How I’ve used this script

If you are curious to what real posts written in txt2tags format, then converted to HTML and automatically uploaded to a WordPress blog look like, and don’t mind a bit of self-promotion, have a look at the following links. I have already used the script above to:

How to transform (almost) plain ASCII text to Lulu-ready PDF files, part 3

This is the core script I used to transform a set of plain ASCII files with the Txt2tags markup in one print-ready PDF file. Part 1 of this tutorial explain why I chose txt2tags as source format and Part 2 describes the complete flow.

Book creation workflow

  Listing 1: make_book.sh

    1   #! /bin/bash
    2
    3   CONFIG_DIR='/home/marco/.ebook_config'
    4   PREPROC="%!Includeconf: $CONFIG_DIR/txt2tags_preproc"
    5
    6   CURDIR=`date +%Y%m%d_%H%M_book`
    7   echo "Generating book in $CURDIR"
    8   rm -rf $CURDIR
    9   mkdir $CURDIR
   10   cp $1 $CURDIR/chapter_list
   11   cd $CURDIR
   12
   13   FILELIST=`cat chapter_list | tr "12" " " | perl -n -e "s/.//..//g; print"`
   14
   15   echo ''                                 >  source_tmp
   16   echo  $PREPROC                          >> source_tmp
   17   sed 's/.//%!Include: .//g' $FILELIST >> source_tmp
   18
   19   replace_urls_with_refs.pl source_tmp > source_with_refs
   20
   21   txt2tags -t tex -i source_with_refs -o tex_source.tex
   22   perl -pi.bak -e 's/OOPENSQUARE/[/g'   tex_source.tex
   23   perl -pi.bak -e 's/CLOOSESQUARE/]/g'  tex_source.tex
   24
   25   #remove txt2tags header and footer
   26   LINEE=`tail -n +8 tex_source.tex | wc -l`
   27   LINEE_TESTO=`expr $LINEE - 4`
   28   tail -n +8 tex_source.tex | head -n $LINEE_TESTO > stripped_source.tex
   29
   30   source custom_commands.sh
   31
   32   cat $CONFIG_DIR/header.tex stripped_source.tex $CONFIG_DIR/trailer.tex > complete_source.tex
   33   pdflatex complete_source.tex
   34   pdflatex complete_source.tex
   35
   36   # Generate URL list in HTML format
   37   generate_url_list.pl chapter_list html | txt2tags -t xhtml  -no-headers -i - -o url_list.html

All the txt2tags settings and some LaTeX templates are stored in the dedicated folder $CONFIG_DIR, so you can have a different configuration for each project. The scripts itself only takes one parameter, that is a list of all the source files that must be included in the book. Lines 6 to 12 create a work directory and copy the file list inside it. The files must be written in the file list with their absolute paths, in the order in which they must appear in the book.

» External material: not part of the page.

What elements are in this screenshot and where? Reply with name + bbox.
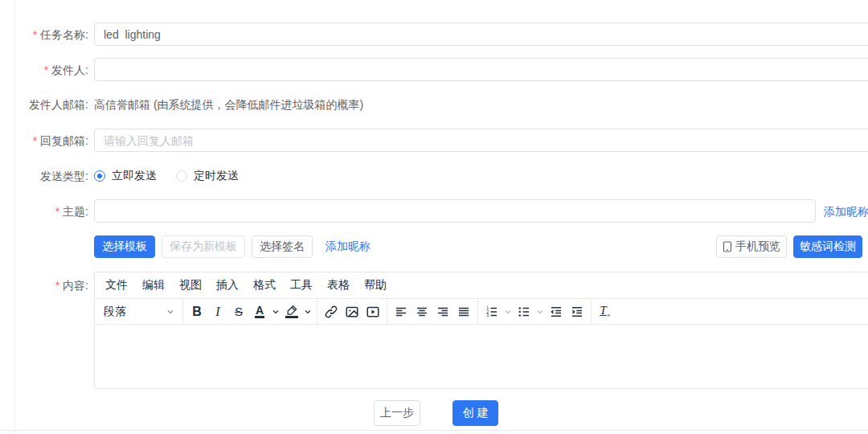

Lines 13 to 17 of the script create a single source file (source_tmp) that contains the Include command loading all the txt2tags preprocessing directives (line 16) and then the content of all the individual files, in the right order but without the Include directives that are needed when processing them individually (line 17).

Line 19 runs a separate script, replace_urls_with_refs.pl, that adds the cross-reference numbers to the book text and dumps the result into another temporary file, source_with_refs. This script, not included here for brevity and because you can do without it if you don’t need cross-references like me, only does two things. First it reads a file in the $CONFIG_DIR folder that contains, one per line, all the URLs mentioned in the source files and the corresponding captions, in this format:

http://www.greenparty.org.uk/news/2851 | Windows Vista? A “landfill nightmare”

Next, replace_urls_with_refs.pl reads source_tmp and, whenever it finds a line like:

the UK Green Party officially declared Vista... a ["landfill nightmare" http://www.greenparty.org.uk/news/2851]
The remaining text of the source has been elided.